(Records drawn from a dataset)
[Start of Attachment]

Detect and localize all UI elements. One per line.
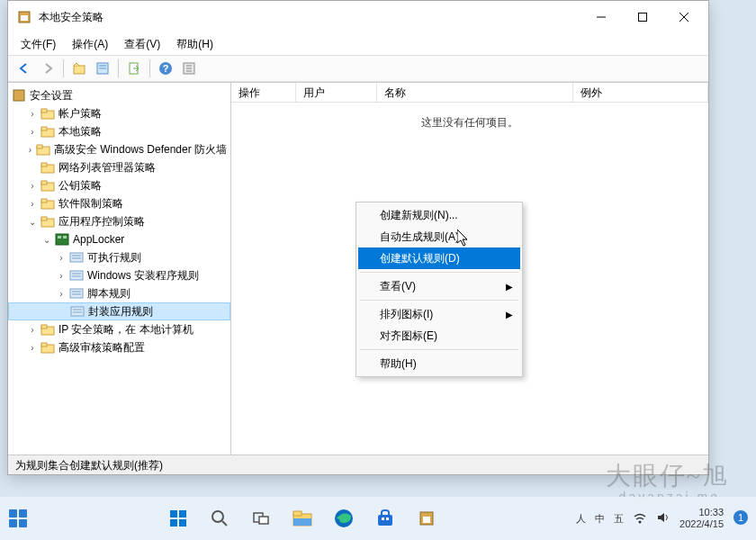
- status-text: 为规则集合创建默认规则(推荐): [15, 459, 163, 472]
- network-icon[interactable]: [633, 511, 647, 526]
- menu-action[interactable]: 操作(A): [65, 34, 115, 55]
- tree-label: 软件限制策略: [58, 196, 123, 212]
- ime-mode[interactable]: 五: [614, 512, 624, 526]
- tree-label: AppLocker: [73, 233, 124, 246]
- expand-icon[interactable]: ›: [26, 197, 39, 210]
- tree-item[interactable]: 封装应用规则: [8, 302, 230, 320]
- taskview-button[interactable]: [243, 500, 279, 536]
- store-icon[interactable]: [367, 500, 403, 536]
- search-button[interactable]: [202, 500, 238, 536]
- svg-rect-57: [170, 519, 177, 526]
- svg-rect-21: [41, 127, 47, 130]
- tree-item[interactable]: 网络列表管理器策略: [8, 158, 230, 176]
- clock[interactable]: 10:33 2022/4/15: [680, 507, 724, 530]
- close-button[interactable]: [663, 3, 705, 32]
- expand-icon[interactable]: ›: [55, 251, 68, 264]
- folder-icon: [40, 197, 55, 210]
- menu-align-icons[interactable]: 对齐图标(E): [358, 325, 520, 346]
- list-body[interactable]: 这里没有任何项目。 创建新规则(N)... 自动生成规则(A)... 创建默认规…: [231, 103, 708, 454]
- menu-create-new-rule[interactable]: 创建新规则(N)...: [358, 204, 520, 226]
- tree-item[interactable]: ›IP 安全策略，在 本地计算机: [8, 320, 230, 338]
- tree-item[interactable]: ›本地策略: [8, 122, 230, 140]
- expand-icon[interactable]: ›: [26, 143, 34, 156]
- svg-rect-17: [14, 90, 24, 101]
- expand-icon[interactable]: ›: [26, 179, 39, 192]
- tree-label: 帐户策略: [58, 106, 102, 122]
- expand-icon[interactable]: ›: [55, 287, 68, 300]
- column-name[interactable]: 名称: [377, 83, 573, 102]
- menu-arrange-icons[interactable]: 排列图标(I)▶: [358, 303, 520, 325]
- tree-root[interactable]: 安全设置: [8, 86, 230, 104]
- tree-item[interactable]: ›公钥策略: [8, 176, 230, 194]
- tray-icon[interactable]: 人: [576, 512, 586, 526]
- tree-item[interactable]: ›软件限制策略: [8, 194, 230, 212]
- tree-item[interactable]: ›高级审核策略配置: [8, 338, 230, 356]
- column-user[interactable]: 用户: [296, 83, 377, 102]
- expand-icon[interactable]: ›: [55, 269, 68, 282]
- notifications-button[interactable]: 1: [733, 509, 749, 527]
- tree-item[interactable]: ›高级安全 Windows Defender 防火墙: [8, 140, 230, 158]
- expand-icon[interactable]: ›: [26, 341, 39, 354]
- up-button[interactable]: [68, 58, 90, 79]
- statusbar: 为规则集合创建默认规则(推荐): [8, 454, 708, 474]
- back-button[interactable]: [14, 58, 35, 79]
- edge-icon[interactable]: [326, 500, 362, 536]
- svg-rect-56: [179, 510, 186, 518]
- tree-panel[interactable]: 安全设置 ›帐户策略›本地策略›高级安全 Windows Defender 防火…: [8, 83, 231, 454]
- volume-icon[interactable]: [656, 511, 670, 526]
- menu-view[interactable]: 查看(V): [117, 34, 167, 55]
- folder-icon: [40, 341, 55, 354]
- help-button[interactable]: ?: [155, 58, 176, 79]
- svg-line-60: [222, 521, 227, 526]
- folder-icon: [40, 323, 55, 336]
- collapse-icon[interactable]: ⌄: [26, 215, 39, 228]
- expand-icon[interactable]: ›: [26, 323, 39, 336]
- tree-item[interactable]: ›脚本规则: [8, 284, 230, 302]
- column-action[interactable]: 操作: [231, 83, 296, 102]
- svg-rect-54: [19, 519, 27, 527]
- ime-indicator[interactable]: 中: [595, 512, 605, 526]
- maximize-button[interactable]: [622, 3, 663, 32]
- tree-item[interactable]: ⌄应用程序控制策略: [8, 212, 230, 230]
- menu-help[interactable]: 帮助(H): [358, 353, 520, 374]
- svg-rect-34: [63, 236, 67, 238]
- svg-rect-19: [41, 109, 47, 112]
- expand-icon[interactable]: ›: [26, 107, 39, 120]
- svg-rect-71: [423, 517, 430, 523]
- tree-label: IP 安全策略，在 本地计算机: [58, 322, 194, 338]
- toolbar-separator: [118, 59, 119, 77]
- minimize-button[interactable]: [580, 3, 622, 32]
- svg-rect-3: [639, 14, 647, 22]
- svg-rect-65: [293, 518, 311, 526]
- menu-help[interactable]: 帮助(H): [169, 34, 220, 55]
- tree-label: 高级安全 Windows Defender 防火墙: [54, 142, 227, 158]
- refresh-button[interactable]: [178, 58, 200, 79]
- tree-label: 封装应用规则: [88, 304, 153, 320]
- widgets-button[interactable]: [7, 500, 29, 536]
- secpol-icon[interactable]: [409, 500, 445, 536]
- start-button[interactable]: [160, 500, 196, 536]
- expand-icon[interactable]: ›: [26, 125, 39, 138]
- window-title: 本地安全策略: [39, 10, 580, 25]
- security-icon: [12, 89, 26, 102]
- context-menu: 创建新规则(N)... 自动生成规则(A)... 创建默认规则(D) 查看(V)…: [356, 202, 523, 377]
- svg-rect-38: [70, 271, 83, 280]
- tree-label: 脚本规则: [87, 286, 130, 302]
- folder-icon: [69, 269, 84, 282]
- properties-button[interactable]: [92, 58, 113, 79]
- menu-file[interactable]: 文件(F): [14, 34, 63, 55]
- tree-item[interactable]: ›帐户策略: [8, 104, 230, 122]
- forward-button[interactable]: [37, 58, 58, 79]
- export-button[interactable]: [123, 58, 145, 79]
- column-exception[interactable]: 例外: [573, 83, 708, 102]
- collapse-icon[interactable]: ⌄: [40, 233, 53, 246]
- window-controls: [580, 3, 705, 32]
- explorer-icon[interactable]: [284, 500, 320, 536]
- toolbar-separator: [63, 59, 64, 77]
- tree-item[interactable]: ⌄AppLocker: [8, 230, 230, 248]
- menu-view[interactable]: 查看(V)▶: [358, 275, 520, 297]
- menu-auto-generate-rules[interactable]: 自动生成规则(A)...: [358, 226, 520, 248]
- menu-create-default-rules[interactable]: 创建默认规则(D): [358, 248, 520, 269]
- tree-item[interactable]: ›可执行规则: [8, 248, 230, 266]
- tree-item[interactable]: ›Windows 安装程序规则: [8, 266, 230, 284]
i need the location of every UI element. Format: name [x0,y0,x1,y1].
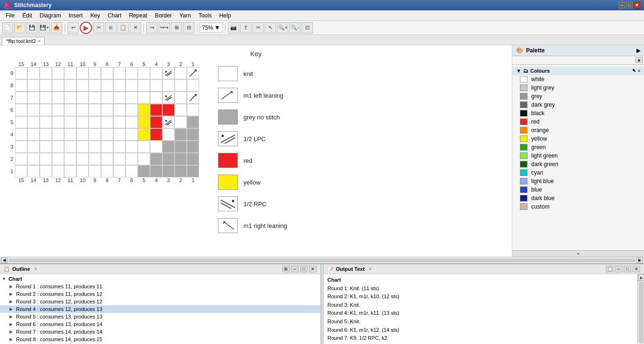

[End of Attachment]

→ What the exercise asks: Copy out all the data exactly. No images belong in the copy.

→ Your solution:
Detect and localize all UI elements. One per line.
- status-text: 为规则集合创建默认规则(推荐): [15, 459, 163, 472]
- network-icon[interactable]: [633, 511, 647, 526]
- menu-action[interactable]: 操作(A): [65, 34, 115, 55]
- tree-label: 软件限制策略: [58, 196, 123, 212]
- ime-mode[interactable]: 五: [614, 512, 624, 526]
- tree-label: AppLocker: [73, 233, 124, 246]
- expand-icon[interactable]: ›: [26, 197, 39, 210]
- tree-item[interactable]: 封装应用规则: [8, 302, 230, 320]
- taskview-button[interactable]: [243, 500, 279, 536]
- store-icon[interactable]: [367, 500, 403, 536]
- search-button[interactable]: [202, 500, 238, 536]
- svg-rect-57: [170, 519, 177, 526]
- svg-rect-21: [41, 127, 47, 130]
- tree-item[interactable]: 网络列表管理器策略: [8, 158, 230, 176]
- clock[interactable]: 10:33 2022/4/15: [680, 507, 724, 530]
- close-button[interactable]: [663, 3, 705, 32]
- expand-icon[interactable]: ›: [55, 251, 68, 264]
- folder-icon: [40, 197, 55, 210]
- menu-align-icons[interactable]: 对齐图标(E): [358, 325, 520, 346]
- list-body[interactable]: 这里没有任何项目。 创建新规则(N)... 自动生成规则(A)... 创建默认规…: [231, 103, 708, 454]
- menu-create-new-rule[interactable]: 创建新规则(N)...: [358, 204, 520, 226]
- tree-item[interactable]: ›IP 安全策略，在 本地计算机: [8, 320, 230, 338]
- tree-item[interactable]: ›本地策略: [8, 122, 230, 140]
- expand-icon[interactable]: ›: [26, 143, 34, 156]
- svg-rect-17: [14, 90, 24, 101]
- expand-icon[interactable]: ›: [26, 179, 39, 192]
- tree-label: 帐户策略: [58, 106, 102, 122]
- expand-icon[interactable]: ›: [55, 287, 68, 300]
- column-name[interactable]: 名称: [377, 83, 573, 102]
- menu-arrange-icons[interactable]: 排列图标(I)▶: [358, 303, 520, 325]
- tree-root[interactable]: 安全设置: [8, 86, 230, 104]
- tree-item[interactable]: ›公钥策略: [8, 176, 230, 194]
- tray-icon[interactable]: 人: [576, 512, 586, 526]
- tree-item[interactable]: ›软件限制策略: [8, 194, 230, 212]
- tree-item[interactable]: ›高级审核策略配置: [8, 338, 230, 356]
- column-user[interactable]: 用户: [296, 83, 377, 102]
- expand-icon[interactable]: ›: [55, 269, 68, 282]
- notifications-button[interactable]: 1: [733, 509, 749, 527]
- tree-item[interactable]: ›高级安全 Windows Defender 防火墙: [8, 140, 230, 158]
- expand-icon[interactable]: ›: [26, 341, 39, 354]
- up-button[interactable]: [68, 58, 90, 79]
- statusbar: 为规则集合创建默认规则(推荐): [8, 454, 708, 474]
- back-button[interactable]: [14, 58, 35, 79]
- edge-icon[interactable]: [326, 500, 362, 536]
- svg-rect-56: [179, 510, 186, 518]
- tree-panel[interactable]: 安全设置 ›帐户策略›本地策略›高级安全 Windows Defender 防火…: [8, 83, 231, 454]
- volume-icon[interactable]: [656, 511, 670, 526]
- menu-view[interactable]: 查看(V): [117, 34, 167, 55]
- folder-icon: [40, 341, 55, 354]
- help-button[interactable]: ?: [155, 58, 176, 79]
- svg-line-60: [222, 521, 227, 526]
- folder-icon: [40, 323, 55, 336]
- collapse-icon[interactable]: ⌄: [26, 215, 39, 228]
- expand-icon[interactable]: ›: [26, 323, 39, 336]
- tree-item[interactable]: ›脚本规则: [8, 284, 230, 302]
- column-action[interactable]: 操作: [231, 83, 296, 102]
- svg-rect-54: [19, 519, 27, 527]
- ime-indicator[interactable]: 中: [595, 512, 605, 526]
- maximize-button[interactable]: [622, 3, 663, 32]
- tree-item[interactable]: ⌄应用程序控制策略: [8, 212, 230, 230]
- menu-help[interactable]: 帮助(H): [358, 353, 520, 374]
- svg-rect-34: [63, 236, 67, 238]
- svg-rect-19: [41, 109, 47, 112]
- expand-icon[interactable]: ›: [26, 107, 39, 120]
- svg-rect-71: [423, 517, 430, 523]
- tree-label: IP 安全策略，在 本地计算机: [58, 322, 194, 338]
- toolbar-separator: [118, 59, 119, 77]
- minimize-button[interactable]: [580, 3, 622, 32]
- svg-rect-3: [639, 14, 647, 22]
- svg-rect-65: [293, 518, 311, 526]
- menu-help[interactable]: 帮助(H): [169, 34, 220, 55]
- tree-label: 高级安全 Windows Defender 防火墙: [54, 142, 227, 158]
- refresh-button[interactable]: [178, 58, 200, 79]
- tree-label: 封装应用规则: [88, 304, 153, 320]
- widgets-button[interactable]: [7, 500, 29, 536]
- secpol-icon[interactable]: [409, 500, 445, 536]
- start-button[interactable]: [160, 500, 196, 536]
- expand-icon[interactable]: ›: [26, 125, 39, 138]
- window-title: 本地安全策略: [39, 10, 580, 25]
- security-icon: [12, 89, 26, 102]
- context-menu: 创建新规则(N)... 自动生成规则(A)... 创建默认规则(D) 查看(V)…: [356, 202, 523, 377]
- svg-rect-38: [70, 271, 83, 280]
- tree-label: 脚本规则: [87, 286, 130, 302]
- folder-icon: [69, 269, 84, 282]
- properties-button[interactable]: [92, 58, 113, 79]
- menu-file[interactable]: 文件(F): [14, 34, 63, 55]
- tree-item[interactable]: ›帐户策略: [8, 104, 230, 122]
- forward-button[interactable]: [37, 58, 58, 79]
- export-button[interactable]: [123, 58, 145, 79]
- column-exception[interactable]: 例外: [573, 83, 708, 102]
- collapse-icon[interactable]: ⌄: [40, 233, 53, 246]
- window-controls: [580, 3, 705, 32]
- explorer-icon[interactable]: [284, 500, 320, 536]
- toolbar-separator: [63, 59, 64, 77]
- tree-item[interactable]: ⌄AppLocker: [8, 230, 230, 248]
- menu-view[interactable]: 查看(V)▶: [358, 275, 520, 297]
- menu-auto-generate-rules[interactable]: 自动生成规则(A)...: [358, 226, 520, 248]
- menu-create-default-rules[interactable]: 创建默认规则(D): [358, 248, 520, 269]
- tree-item[interactable]: ›可执行规则: [8, 248, 230, 266]
- tree-item[interactable]: ›Windows 安装程序规则: [8, 266, 230, 284]
i need the location of every UI element. Format: name [x0,y0,x1,y1].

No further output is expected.